A wound clinic manages wounds that are hard to heal. These nurses are the experts. They know everything there is to know about the care and healing of difficult wounds. My wound is about an inch in diameter and it is quite deep. Initially, it was foul smelling. It still is but not as bad.

I was given the equipment to treat my own wound.  I irrigate the cavity with a blunt needled syringe loaded with  Dakin’s solution, an antiseptic liquid. Then I insert gauze dampened with the solution and laced with Santyl and cover the wound with a dressing. The Santyl is a collagenase ointment which dissolves the necrotic tissue. It cost $95 with insurance. This is not for a weak stomach. But I am a nurse and have always been able to do what needs to be done. I do this treatment twice a day. Morning then again before bed.

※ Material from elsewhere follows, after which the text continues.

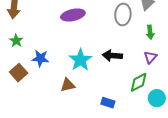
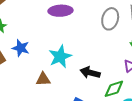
black arrow: (112, 56) -> (90, 73), moved

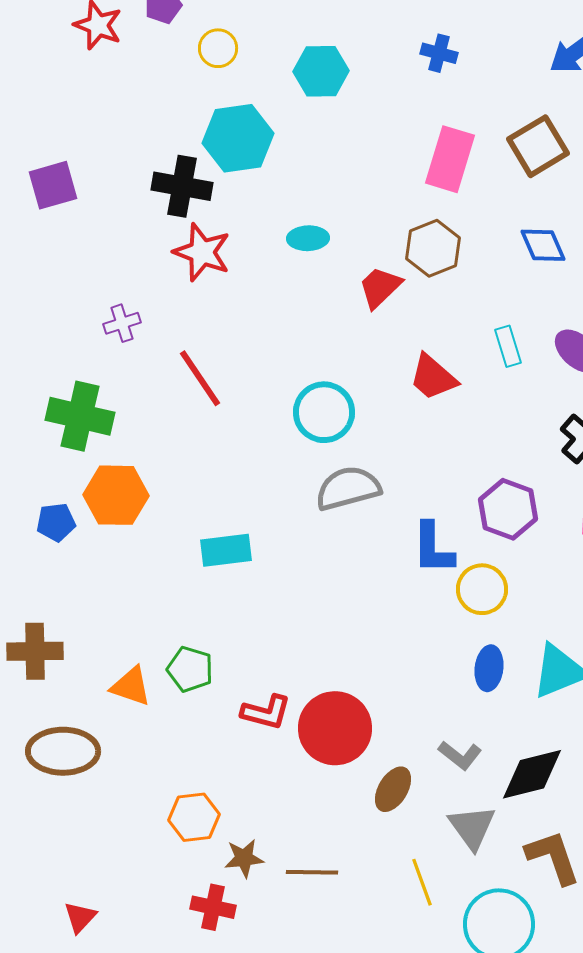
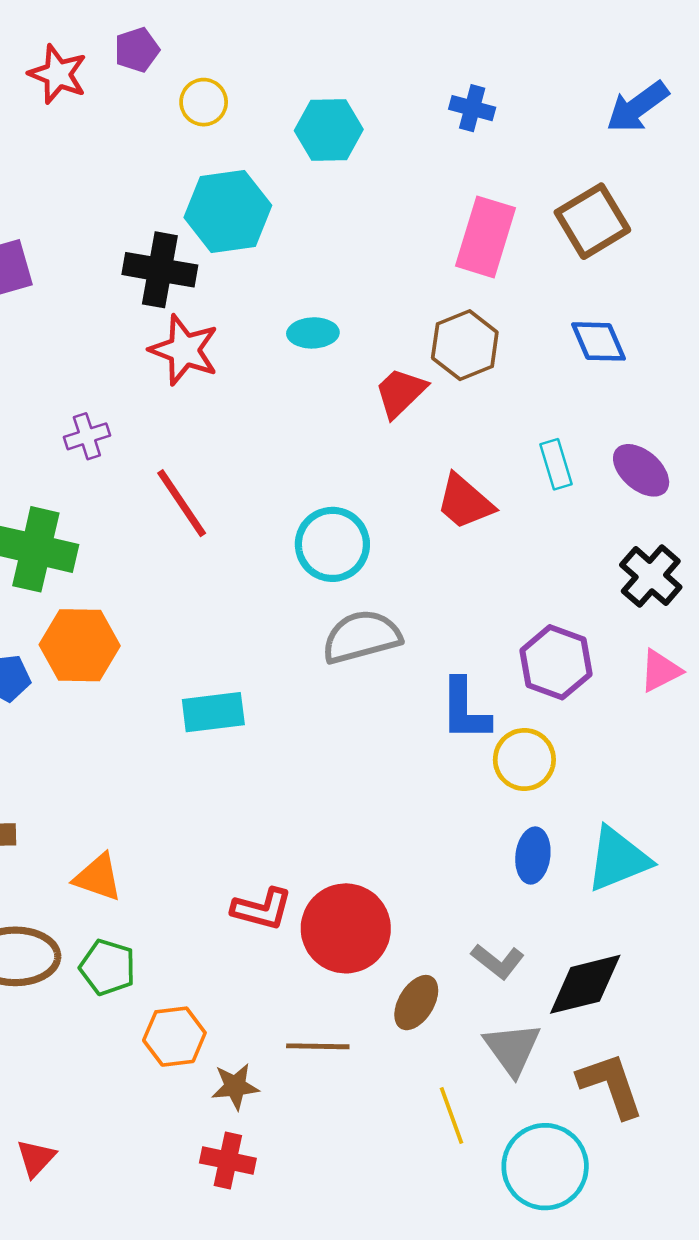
green pentagon: (190, 669) -> (108, 967), moved
brown line: (312, 872) -> (318, 1046), moved
red cross: (213, 907) -> (228, 1161), moved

I ran out of the Dakin’s, so I found a recipe online. It was provided by a doctor to save his patients money. This makes a good wound disinfectant. Boil four cups of tap water for fifteen minutes. Add ½ tsp baking soda and almost a tablespoon Clorox. Store in a clean glass jar for up to a year. Works great and beats paying $20 for a bottle.

My return visit to the Doc wasn’t encouraging especially after all my work. She said there is still too much dead tissue in my breast so I would need surgery. I would lose my nipple and my breast would be  much smaller. Not quite a mastectomy but almost.

I have two weeks to get ready for the holidays and I have been instructed to carry on with the treatments until surgery.  Joy. Joy.